- I know we have to be there at 6:30 a.m.
- I know I am not supposed to empty my bladder (but have been advised by my posting friends to empty a little if I can).
- I know that JB can come in with me.
- I know that we are going into an operating room.
- I know they are giving me drugs that will leave me awake but quite a blonde!
- I know we will be able to see our two fresh embryos on the monitor. (I cannot WAIT for this).
- I know that I am going to eat chocolate oreo cookie blizzard tonight to celebrate (I have been off desserts for quite awhile).
- I know that for the two weeks that follow I am on a lot of restrictions, and I will gladly follow all of them. I am not even allowed to vacuum!
- I know that my stomach is currently VERY sore. I have been told this can take a few weeks to get better as my ovaries are very swollen and need to return to normal size.
- I know I am already tired of lying on the couch. I am not a couch potato. The next two weeks of minimal activity will not be easy so I plan to jog to relieve the stress. HA HA! Gotcha there, huh? I'm just kidding. No exercise. And even if I wanted to, I can't. My hubby yells if I walk too fast! :)
- I know that I am worried this will really hurt because my stomach is so sore already.
- I know I will get to talk to the doctor and get an update on our embryos and our surprising sperm issue.
- I know I have the best hubby in the world. He has been waiting on me all week and has really taken care of me. I know that he loves me despite the fact that I, well, we both have infertility issues! Imagine that.
- I know I am very excited!
Thank you for all the positive comments yesterday. I am trying to be positive, faith-filled, and hopeful. Sometimes it is hard because I am scared, but I know that the Lord is faithful and He knows the desire of our hearts.

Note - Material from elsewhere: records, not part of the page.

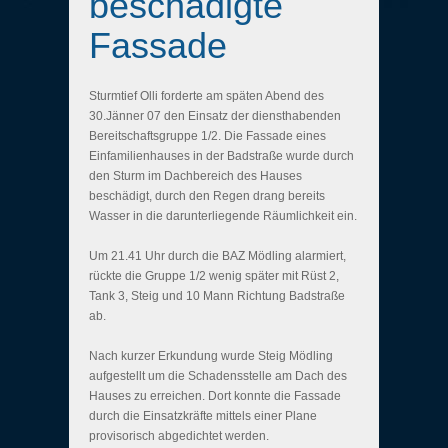
beschädigte
Fassade
Sturmtief Olli forderte am späten Abend des
30.Jänner 07 den Einsatz der diensthabenden
Bereitschaftsgruppe 1/2. Die Fassade eines
Einfamilienhauses in der Badstraße wurde durch
den Sturm im Dachbereich des Hauses
beschädigt, durch den Regen drang bereits
Wasser in die darunterliegende Räumlichkeit ein.
Um 21.41 Uhr durch die BAZ Mödling alarmiert,
rückte die Gruppe 1/2 wenig später mit Rüst 2,
Tank 3, Steig und 10 Mann Richtung Badstraße
ab.
Nach kurzer Erkundung wurde Steig Mödling
aufgestellt um die Schadensstelle am Dach des
Hauses zu erreichen. Dort konnte die Fassade
durch die Einsatzkräfte mittels einer Plane
provisorisch abgedichtet werden.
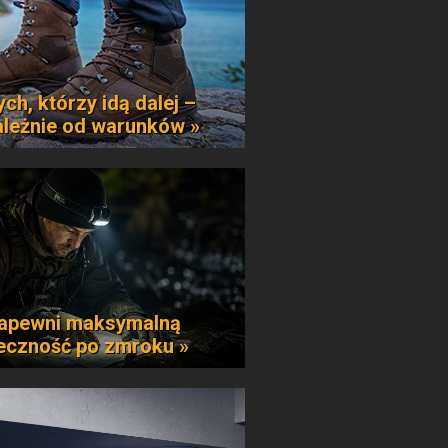
ych, którzy idą dalej –
ależnie od warunków »
apewni maksymalną
eczność po zmroku »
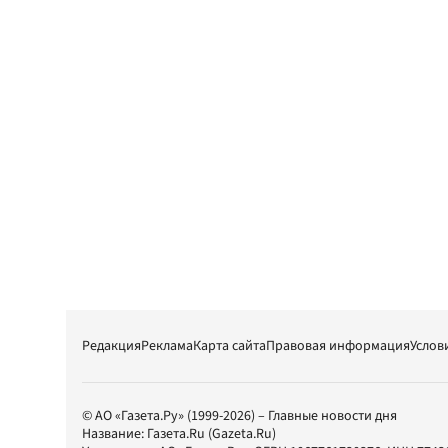
Редакция
Реклама
Карта сайта
Правовая информация
Услов
© АО «Газета.Ру» (1999-2026) – Главные новости дня
Название:
Газета.Ru
(Gazeta.Ru)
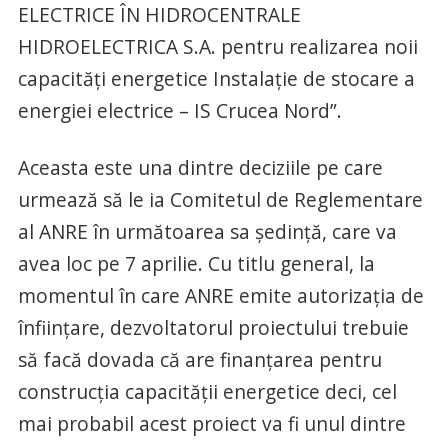
ELECTRICE ÎN HIDROCENTRALE
HIDROELECTRICA S.A. pentru realizarea noii
capacităţi energetice Instalație de stocare a
energiei electrice – IS Crucea Nord”.
Aceasta este una dintre deciziile pe care
urmează să le ia Comitetul de Reglementare
al ANRE în următoarea sa ședință, care va
avea loc pe 7 aprilie. Cu titlu general, la
momentul în care ANRE emite autorizația de
înființare, dezvoltatorul proiectului trebuie
să facă dovada că are finanțarea pentru
construcția capacității energetice deci, cel
mai probabil acest proiect va fi unul dintre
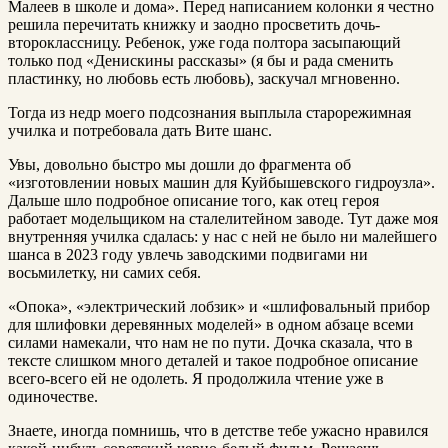
Малеев в школе и дома». Перед написанием колонки я честно
решила перечитать книжку и заодно просветить дочь-
второклассницу. Ребенок, уже года полтора засыпающий
только под «Денискины рассказы» (я бы и рада сменить
пластинку, но любовь есть любовь), заскучал мгновенно.
Тогда из недр моего подсознания выплыла старорежимная
училка и потребовала дать Вите шанс.
Увы, довольно быстро мы дошли до фрагмента об
«изготовлении новых машин для Куйбышевского гидроузла».
Дальше шло подробное описание того, как отец героя
работает модельщиком на сталелитейном заводе. Тут даже моя
внутренняя училка сдалась: у нас с ней не было ни малейшего
шанса в 2023 году увлечь заводскими подвигами ни
восьмилетку, ни самих себя.
«Опока», «электрический лобзик» и «шлифовальный прибор
для шлифовки деревянных моделей» в одном абзаце всеми
силами намекали, что нам не по пути. Дочка сказала, что в
тексте слишком много деталей и такое подробное описание
всего-всего ей не одолеть. Я продолжила чтение уже в
одиночестве.
Знаете, иногда помнишь, что в детстве тебе ужасно нравился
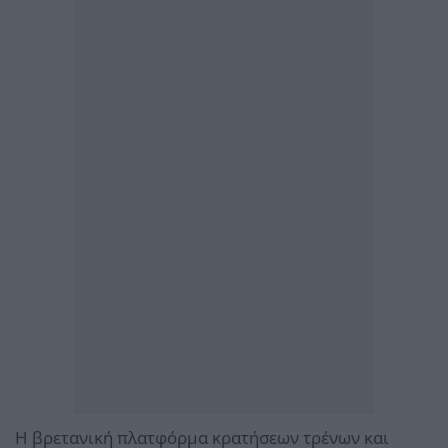
Η βρετανική πλατφόρμα κρατήσεων τρένων και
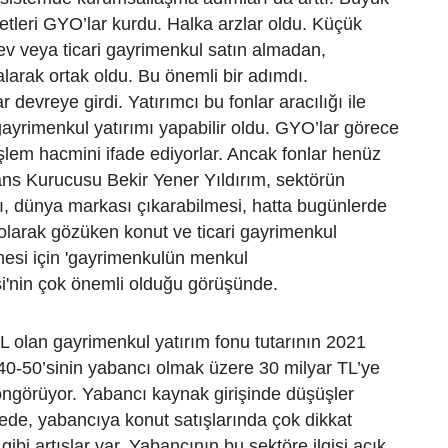
etleri GYO’lar kurdu. Halka arzlar oldu. Küçük
ev veya ticari gayrimenkul satın almadan,
larak ortak oldu. Bu önemli bir adımdı.
 devreye girdi. Yatırımcı bu fonlar aracılığı ile
 gayrimenkul yatırımı yapabilir oldu. GYO’lar görece
şlem hacmini ifade ediyorlar. Ancak fonlar henüz
ns Kurucusu Bekir Yener Yıldırım, sektörün
, dünya markası çıkarabilmesi, hatta bugünlerde
olarak gözüken konut ve ticari gayrimenkul
mesi için 'gayrimenkulün menkul
si'nin çok önemli olduğu görüşünde.
L olan gayrimenkul yatırım fonu tutarının 2021
0-50’sinin yabancı olmak üzere 30 milyar TL’ye
öngörüyor. Yabancı kaynak girişinde düşüşler
de, yabancıya konut satışlarında çok dikkat
gibi artışlar var. Yabancının bu sektöre ilgisi açık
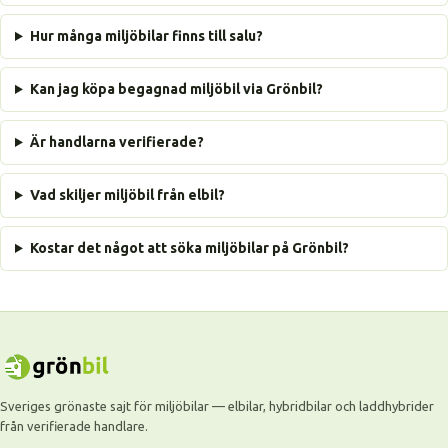
Hur många miljöbilar finns till salu?
Kan jag köpa begagnad miljöbil via Grönbil?
Är handlarna verifierade?
Vad skiljer miljöbil från elbil?
Kostar det något att söka miljöbilar på Grönbil?
Sveriges grönaste sajt för miljöbilar — elbilar, hybridbilar och laddhybrider
från verifierade handlare.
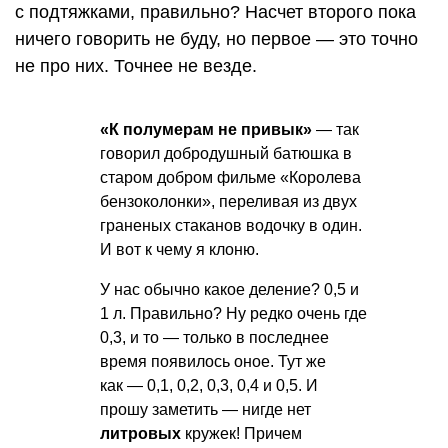
с подтяжками, правильно? Насчет второго пока
ничего говорить не буду, но первое — это точно
не про них. Точнее не везде.
«К полумерам не привык»
— так
говорил добродушный батюшка в
старом добром фильме «Королева
бензоколонки», переливая из двух
граненых стаканов водочку в один.
И вот к чему я клоню.
У нас обычно какое деление? 0,5 и
1 л. Правильно? Ну редко очень где
0,3, и то — только в последнее
время появилось оное. Тут же
как — 0,1, 0,2, 0,3, 0,4 и 0,5. И
прошу заметить — нигде нет
литровых
кружек! Причем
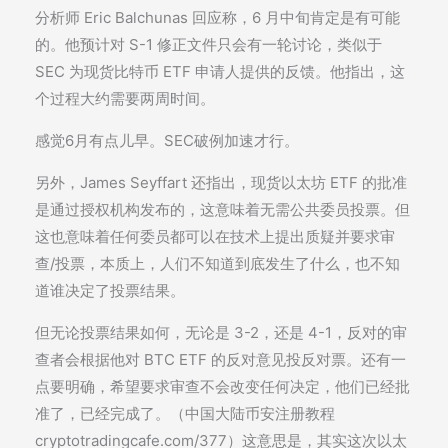
分析师 Eric Balchunas 回应称，6 月中旬肯定是有可能
的。他预计对 S-1 修正文件只会有一轮讨论，类似于
SEC 为现货比特币 ETF 申请人提供的反馈。他指出，这
个过程大约需要两周时间。
感觉6月有点儿早。SEC破例加速才行。
另外，James Seyffart 还指出，现货以太坊 ETF 的批准
是通过授权机构发布的，这意味着无需公共委员投票。但
这也意味着任何委员都可以在技术上提出质疑并要求审
查/投票，本质上，人们不知道到底发生了什么，也不知
道谁决定了投票结果。
但无论投票结果如何，无论是 3-2，还是 4-1，反对的审
查者会根据他对 BTC ETF 的反对意见投反对票。还有一
点要明确，希望要求审查不会改变任何决定，他们已经批
准了，已经完成了。（中国大陆币安注册教程
cryptotradingcafe.com/377）这意思是，其实这次以太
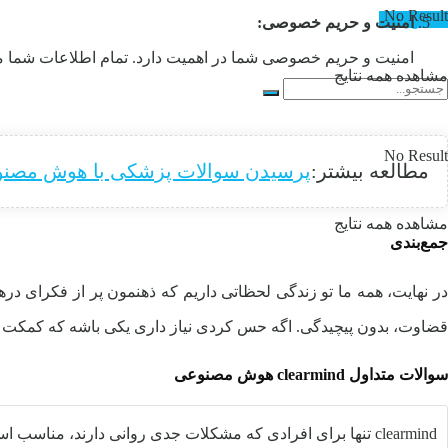
No Result
تماس با ما
امنیت و حریم خصوصی:
امنیت و حریم خصوصی شما در اهمیت دارد. تمام اطلاعات شما مح
مشاهده همه نتایج
No Result
مطالعه بیشتر:
پرسیدن سوالات پزشکی با هوش مصن
مشاهده همه نتایج
جمع‌بندی
در نهایت، همه ما تو زندگی لحظاتی داریم که ذهنمون پر از فکرای در
قضاوت، بدون پیچیدگی. اگه حس کردی نیاز داری یکی باشه که کمکت کنه
سوالات متداول clearmind هوش مصنوعی
clearmind تنها برای افرادی که مشکلات جدی روانی دارند، مناسب است؟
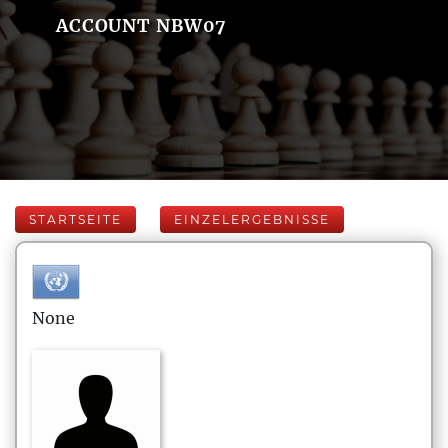
ACCOUNT NBW07
STARTSEITE
EINZELERGEBNISSE
None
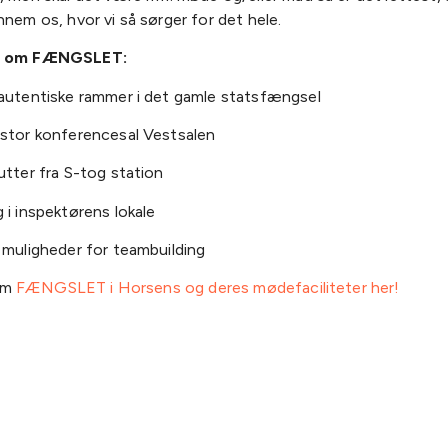
nnem os, hvor vi så sørger for det hele.
ts om FÆNGSLET:
autentiske rammer i det gamle statsfængsel
stor konferencesal Vestsalen
utter fra S-tog station
 i inspektørens lokale
 muligheder for teambuilding
om
FÆNGSLET i Horsens og deres mødefaciliteter her!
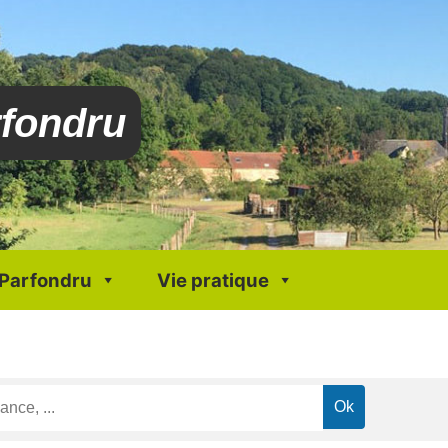
rfondru
 Parfondru
Vie pratique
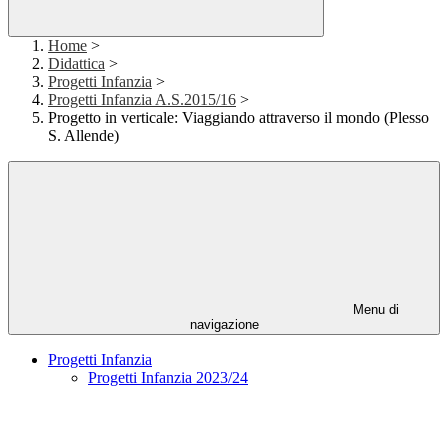
Home
>
Didattica
>
Progetti Infanzia
>
Progetti Infanzia A.S.2015/16
>
Progetto in verticale: Viaggiando attraverso il mondo (Plesso
S. Allende)
Menu di
navigazione
Progetti Infanzia
Progetti Infanzia 2023/24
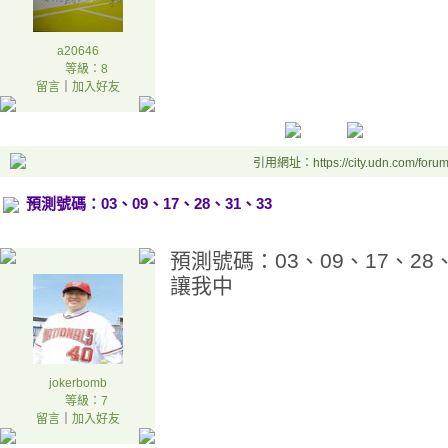
a20646
等級：8
留言
｜
加入好友
引用網址：https://city.udn.com/foru
預測號碼：03、09、17、28、31、33
預測號碼：03、09、17、28、
讓我中
jokerbomb
等級：7
留言
｜
加入好友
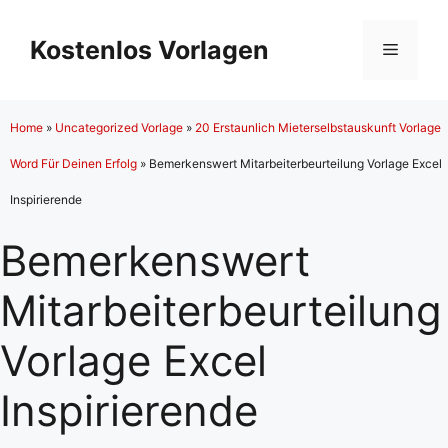
Zum
Inhalt
Kostenlos Vorlagen
Menü
springen
Home
»
Uncategorized Vorlage
»
20 Erstaunlich Mieterselbstauskunft Vorlage
Word Für Deinen Erfolg
»
Bemerkenswert Mitarbeiterbeurteilung Vorlage Excel
Inspirierende
Bemerkenswert
Mitarbeiterbeurteilung
Vorlage Excel
Inspirierende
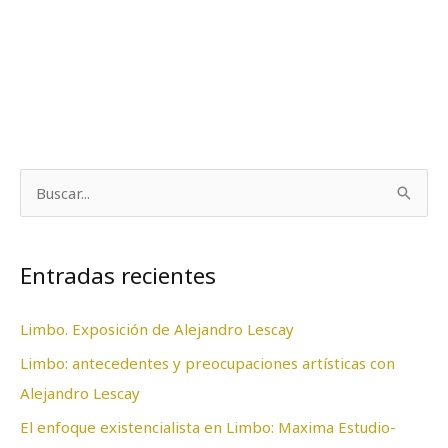
B
u
s
Entradas recientes
c
a
Limbo. Exposición de Alejandro Lescay
r
Limbo: antecedentes y preocupaciones artísticas con
p
Alejandro Lescay
o
El enfoque existencialista en Limbo: Maxima Estudio-
r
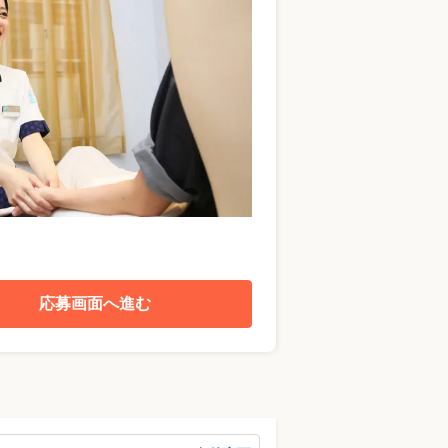
応募画面へ進む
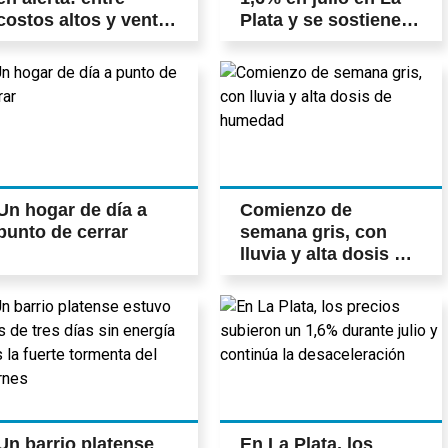
costos altos y ventas
Plata y se sostiene la
insuficientes
desaceleración
Un hogar de día a
Comienzo de
punto de cerrar
semana gris, con
lluvia y alta dosis de
humedad
Un barrio platense
En La Plata, los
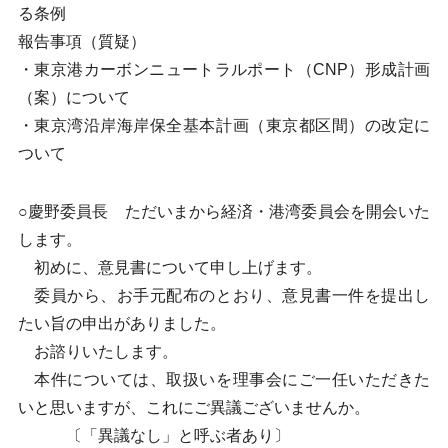
る条例
報告事項（質疑）
・東京港カーボンニュートラルポート（CNP）形成計画
（案）について
・東京湾沿岸海岸保全基本計画（東京都区間）の改定に
ついて
○慶野委員長 ただいまから経済・港湾委員会を開会いた
します。
初めに、意見書について申し上げます。
委員から、お手元配布のとおり、意見書一件を提出し
たい旨の申出がありました。
お諮りいたします。
本件については、取扱いを理事会にご一任いただきた
いと思いますが、これにご異議ございませんか。
〔「異議なし」と呼ぶ者あり〕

I also know we have a LOT more than two people praying, and I am also blessed that we have a total of 3 tries. I have so much to be thankful for. Great friends, family, Savior, husband, the finances to do this, being at Mayo. And that's just the icing.
I think, since I will pretty doped up, that JB will update the blog when we return home sometime toward lunch. I think our good buddie Tara (a.k.a. "the chauffeur") will pick us up again. Yo Tara! You rock.
I also wanted to share one email we received this past week. We have received tons of emails filled with thoughts, prayers, and encouragement. They were all great. I got an email from my grandparents yesterday that made me laugh so hard as they told me that they were too OLD to wait TWO weeks for the results! I was just rolling. I know G & G!!! I am too old for it too. Isn't it HORRENDOUS!?!?! What's with that anyways. When I told my friend this she was impressed that my grandparents are on the computer and checking a blog. You two are younger than you know! Even our friend Sean, who's in his 20's didn't know what a blog is.
Speaking of Sean, I got an email from our friend Sean too; it was not only comforting but hilarious. I thought I would share it with you here as I close and head out.
Hi Kits!
Just wanted to say hello and wish you the very best today. I pray that everything goes smoothly. One of the neat parts about medicine is getting to meet parents and kids of all different kinds. I know that you will be two of the very best parents and your children will be loved dearly and very lucky to have you as parents. (And so, without further delay, I'm filling out the paper work so that you could adopt me.)
: )
Peace, Sean
Okay, back to the hospital. Hopefully this will be the last time for at least nine months!!!!